** YOUR TASK **
Exact transcription of the following records is needed, with every picture dropped.

INFORMATION PROVIDED section start

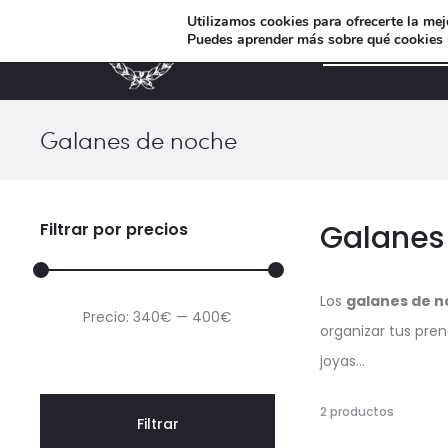
Utilizamos cookies para ofrecerte la mej
Puedes aprender más sobre qué cookies u
MUEBLES DE DISEÑO
r
Galanes de noche
Galanes
Filtrar por precios
Los
galanes de 
Precio
Precio
Precio:
340€
—
400€
organizar tus pre
mínimo
máximo
joyas…
Mostran
2 productos
Filtrar
los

INFORMATION PROVIDED section end

** WRITTEN ANSWER **
Utilizamos cookies para ofrecerte la mej
Puedes aprender más sobre qué cookies u
MUEBLES DE DISEÑO
r
Galanes de noche
Galanes
Filtrar por precios
Los
galanes de 
Precio
Precio
Precio:
340€
—
400€
organizar tus pre
mínimo
máximo
joyas…
Mostran
2 productos
Filtrar
los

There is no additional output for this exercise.